Kosovo’s Venice Biennale Pavilion Will Recall the Last European War of the 20th Century
The artist Alban Muja will draw on his personal experience as young refugee.
Twenty years ago, the last 20th-century war in Europe ended in Kosovo after thousands of people were killed or displaced by the conflict resulting from the breakup of Yugoslavia. The artist Alban Muja, who became a young refugee during that war, will be representing Kosovo this year at the Venice Biennale.
On the 20th anniversary of the NATO airstrikes that forced Yugoslav forces to withdraw and allow a UN peacekeeping mission to begin, the artist and the curatorial team behind the Kosovo Pavilion gathered in the capital of Prishtina. They announced Muja’s deeply personal and political project, which will meditate on the way photographs of conflict can tumble through contexts, especially when it comes to the narratives around child refugees.
The Kosovo Pavilion is curated by Vincent Honoré, the director of exhibitions at MoCo Montpellier and the artistic director of the Baltic Triennial last year. It is commissioned by Arta Agani, the director of the National Gallery of Kosovo. It will be the fourth time is Kosovo participating with an official pavilion in Venice.
Muja, who is 39 and currently based in Prishtina, explores political and social transformations in his home country of Kosovo and the surrounding region using films, drawings, paintings and performances. This project marks the first time he has done work directly about the conflict. An image circulating with the pavilion’s official release shows a young Muja at a refugee camp in 1999. He is pictured looking directly at the camera.
Muja and his family had been separated when fleeing their home city of Mitrovica. His father had been arrested and taken to prison by Serbian forces. The family was reunited at the refugee camp.

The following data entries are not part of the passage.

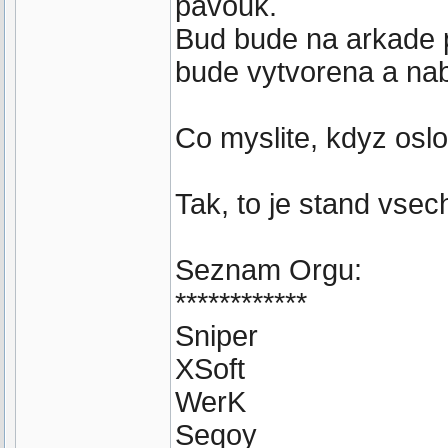
pavouk.
Bud bude na arkade 
bude vytvorena a nab
Co myslite, kdyz osl
Tak, to je stand vsec
Seznam Orgu:
************
Sniper
XSoft
WerK
Seqoy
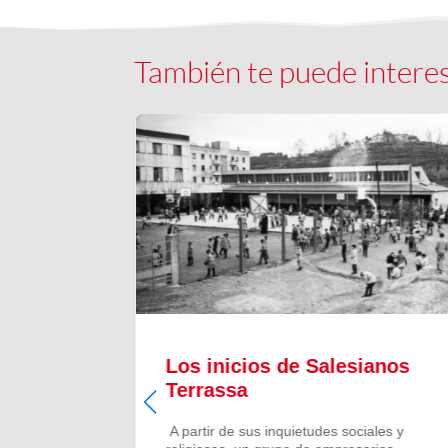
También te puede intere
il
Los inicios de Salesianos
Terrassa
l
A partir de sus inquietudes sociales y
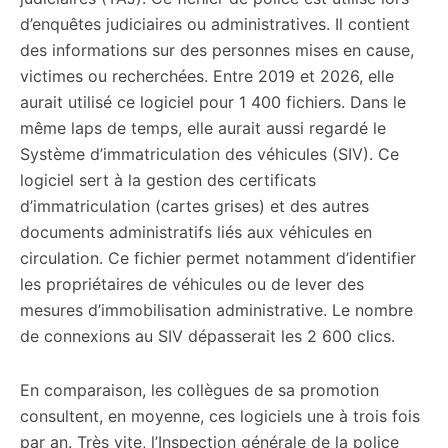
d’enquêtes judiciaires ou administratives. Il contient
des informations sur des personnes mises en cause,
victimes ou recherchées. Entre 2019 et 2026, elle
aurait utilisé ce logiciel pour 1 400 fichiers. Dans le
même laps de temps, elle aurait aussi regardé le
Système d’immatriculation des véhicules (SIV). Ce
logiciel sert à la gestion des certificats
d’immatriculation (cartes grises) et des autres
documents administratifs liés aux véhicules en
circulation. Ce fichier permet notamment d’identifier
les propriétaires de véhicules ou de lever des
mesures d’immobilisation administrative. Le nombre
de connexions au SIV dépasserait les 2 600 clics.
En comparaison, les collègues de sa promotion
consultent, en moyenne, ces logiciels une à trois fois
par an. Très vite, l’Inspection générale de la police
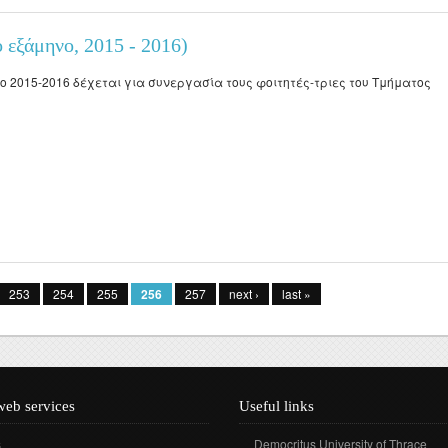
ό εξάμηνο, 2015 - 2016)
 2015-2016 δέχεται για συνεργασία τους φοιτητές-τριες του Τμήματος
άμηνο, 2015 - 2016)
253
254
255
256
257
next ›
last »
web services
Useful links
s
Democritus University of Thrace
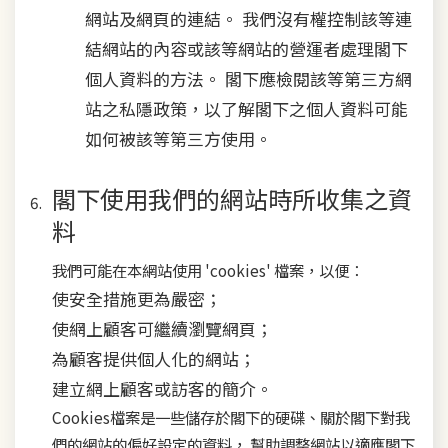
網站及網頁的連結。 我們沒有權控制該等連
結網站的內容或該等網站的營運者處理閣下
個人資料的方法。 閣下應檢閱該等第三方網
站之私隱政策，以了解閣下之個人資料可能
如何被該等第三方使用。
閣下使用我們的網站時所收集之資
料
我們可能在本網站使用 'cookies' 檔案，以便：
使安全措施更為嚴密；
使網上顧客可繼續瀏覽網頁；
為顧客提供個人化的網站；
建立網上顧客或訪客的簡介。
Cookies檔案是一些儲存於閣下的硬碟、關於閣下對我
們的網站的偏好設定的資料， 幫助調整網站以適應閣下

For the project, Muja will create a three-part video installation called Family Album, which interweaves the stories of three people who were also displaced as refugees during the war in Kosovo when they were children. “The work echoes the current states of crisis and migrations, as well as the [impersonalization] of mass media,” Honoré says.
For each video, Alban interviewed the three subjects, whose images became emblematic of the conflict. Honoré says that the videos unravel how these media images were first taken, as Muja pulls in each of the refugees’ personal contexts by way of interviews.
“We decided not to show the source images but to focus on the present time and on the voice of the persons and their relationships to these photographs,” Honoré says. “The work highlights the problematic circulation of images, their relationships a document and aesthetics, and to the persons photographed.” He says that one of the aim of the project is to find the personal aspect of images that “sadly became neutralized due to wide global circulation.”
NATO carried out the air strikes after talks with the Serbian leader Slobodan Milošević failed to bring an end to his brutal crackdown on Kosovar Albanians. The massacres and of thousands of thousands of people led to Milošević’s trial at The Hague. He died in custody in 2006. The Kosovo War was the largest forced displacement of people in Europe since World War II.